Upon his arrival in America in 1529, the missionary Fray Bernardino de SahagĂșn was surprised by the “black mushrooms” that the Aztecs consumed in their ceremonies. “They intoxicate and give visions and even provoke lust,” he wrote. “When they began to get used to them, they began to dance and some sang and others cried, because they were already drunk on mushrooms.”
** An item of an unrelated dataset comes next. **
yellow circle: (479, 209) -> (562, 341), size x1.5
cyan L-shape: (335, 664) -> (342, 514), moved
The testimony, collected in one of the volumes of General History of Things in New Spain (written between 1540 and 1565) also describes mood transitions after eating mushrooms. “Some who would not sing sat in their rooms and were there as if they were pensive and some saw in vision that they were dying and wept,” he wrote. “When the intoxication of the mushrooms had passed, they talked to each other about the visions they had seen.”

The anecdote is repeated in some texts that the missionaries wrote upon their arrival in America and constitutes irrefutable proof that humanity has been consuming psychedelic substances for centuries. However, the antecedents could go much further and some would place it in the Stone Age (a period that extended from 3 million years ago to 40,000 years ago).
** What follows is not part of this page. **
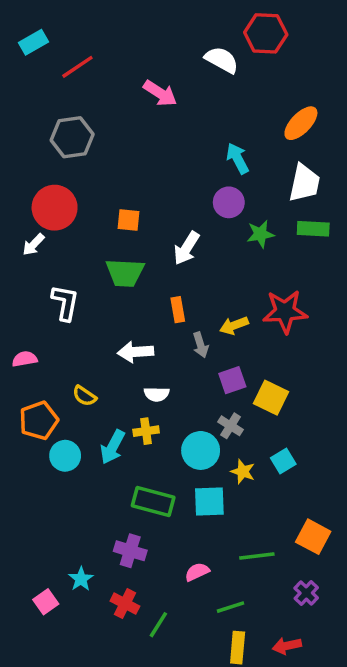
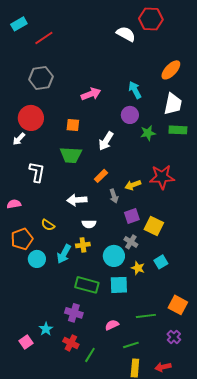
pink arrow: (160, 93) -> (91, 94), moved, turned -54
orange rectangle: (178, 310) -> (101, 176), turned 56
The book by author Naief Yehya The Mushroom Planet (Anagrama) elaborates an anthropological and cultural journey of all the societies that consumed (or suppose they took) hallucinogenic mushrooms or other entheogenic substances. The path extends from prehistory to the present day, where the substance has undergone a cultural renaissance and has been adopted even by employees of Silicon Valley technology companies.
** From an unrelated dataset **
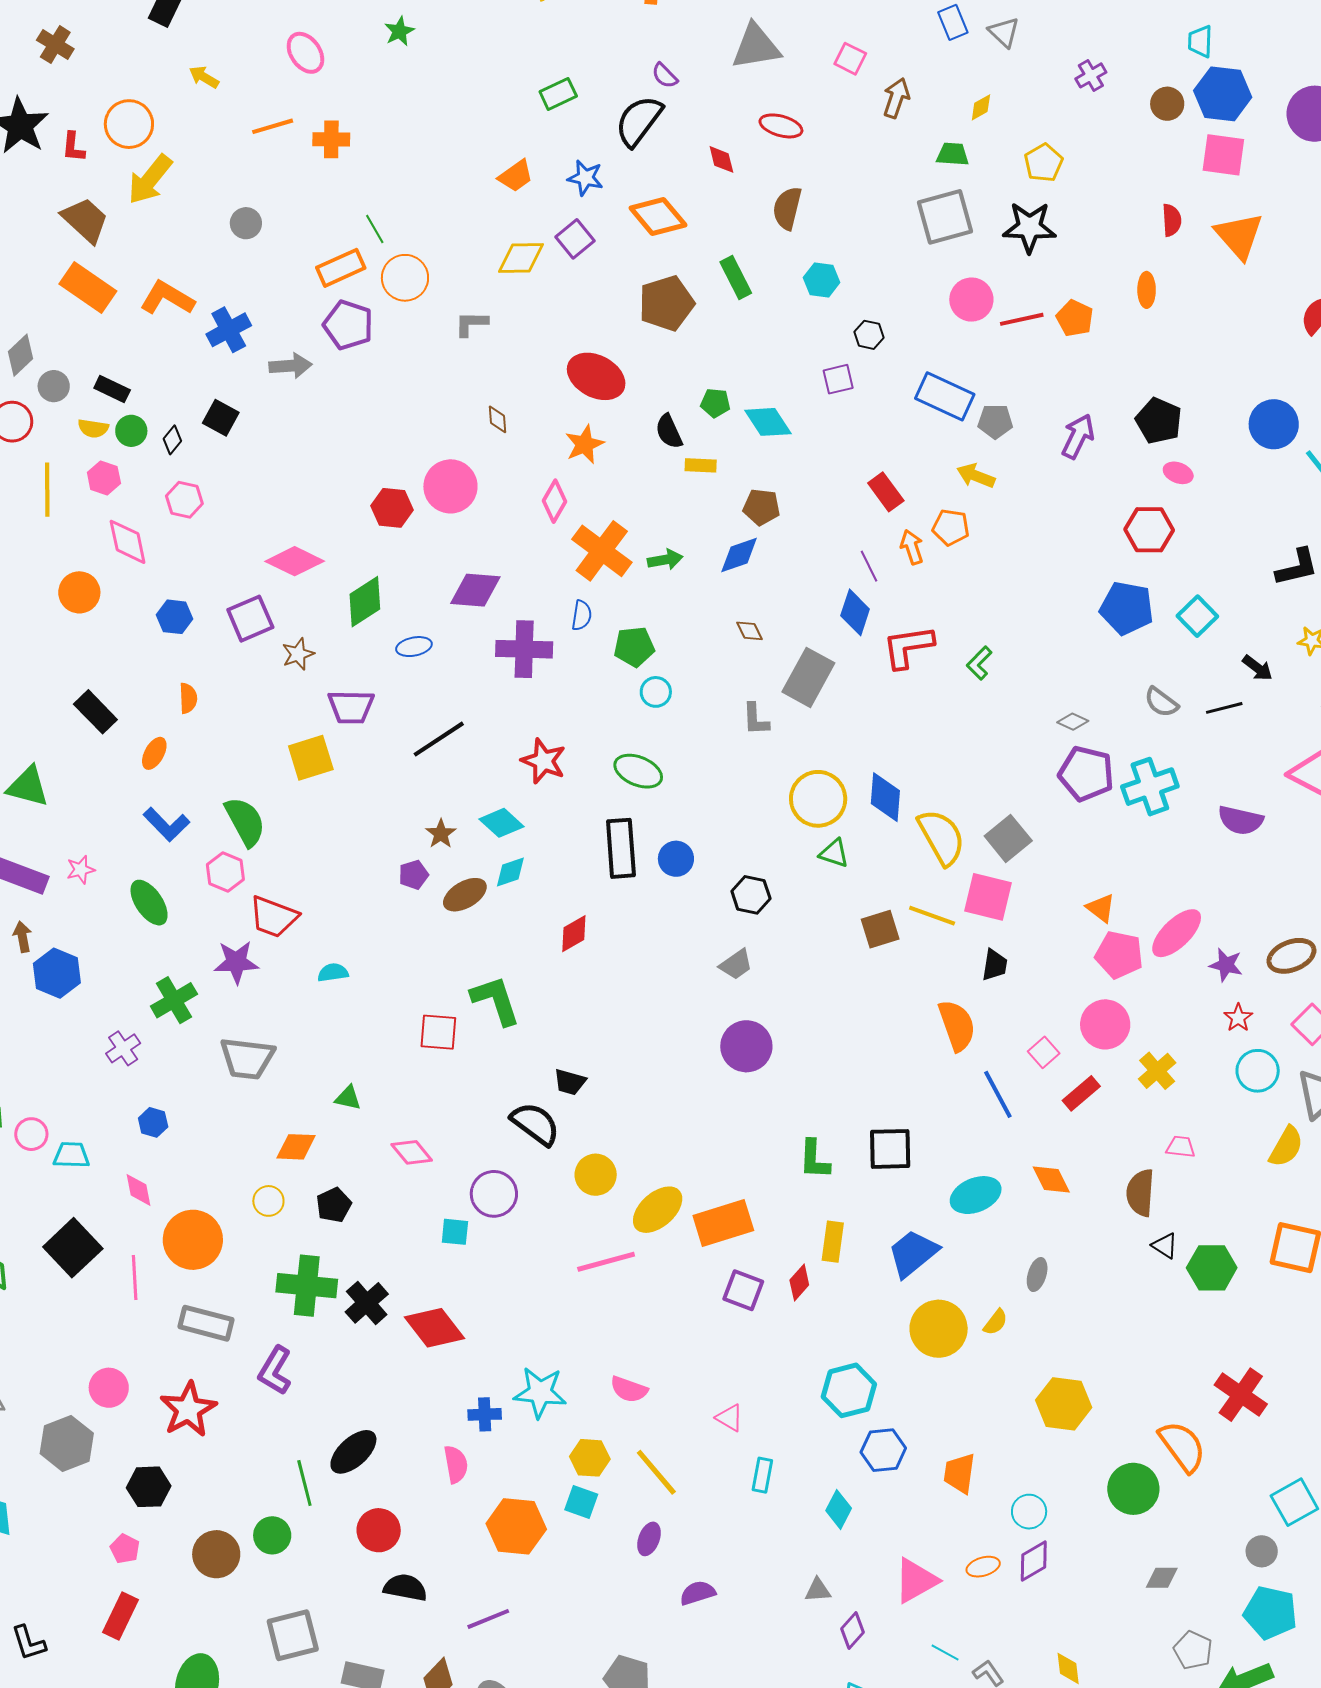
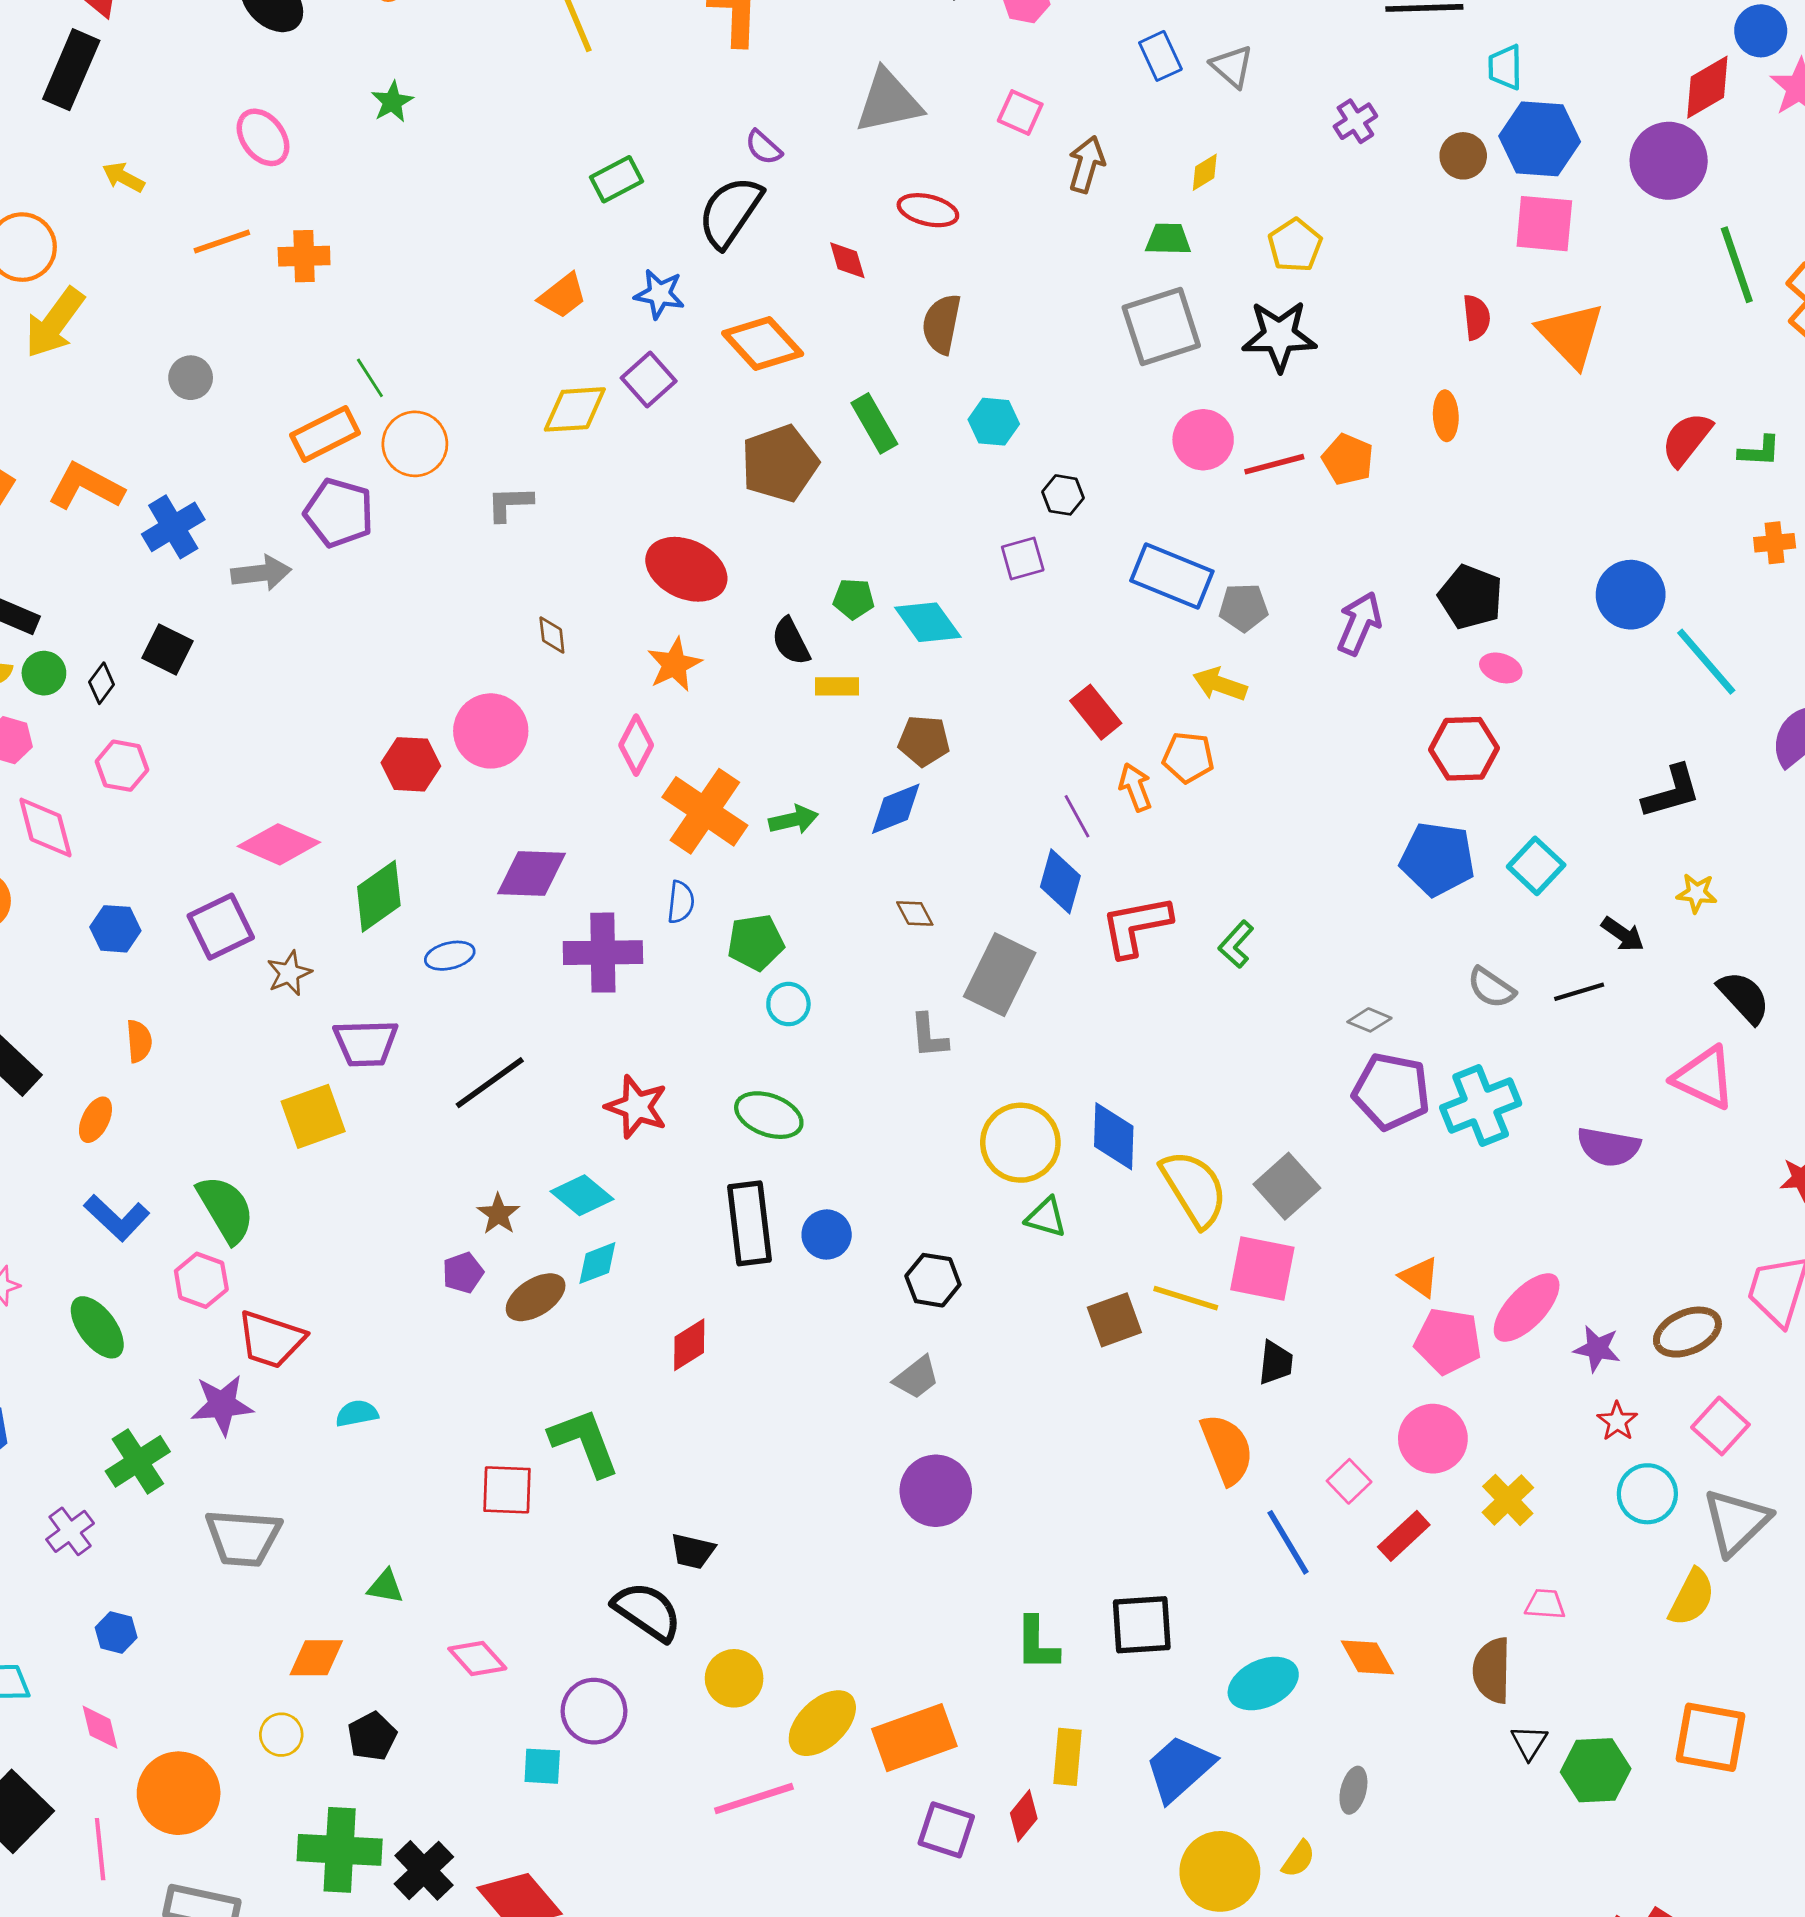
black triangle: (1165, 1246) -> (1529, 1742), turned 32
“It is impossible to know when our ancestors tried psychoactive mushroom species and when they found ritual use for them,” the author writes. “There is evidence in petroglyphs, wall paintings, and carved stones of prehistoric mycolatry that has survived and spread to influence modern religions by inducing mystical experiences.”

Evidence of the use of hallucinogenic mushrooms in antiquity also takes the author to Siberia, where Paleolithic petroglyphs have been discovered showing human-like depictions with mushrooms on their heads that are believed to have been fly agaric, one of the most powerful varieties.

In the caves of the Sahara, in Tassili, in southern Algeria, paintings of men running with mushrooms in their hands and their bodies covered in mushrooms have also been found, made between 9,000 and 6,000 BC. In the cave paintings of Gwion Gwion, in northern Australia, dating back 12,000 years, there are also images that resemble shamanic ceremonies in which mushrooms containing psilocybin, one of its psychedelic components, may have been used.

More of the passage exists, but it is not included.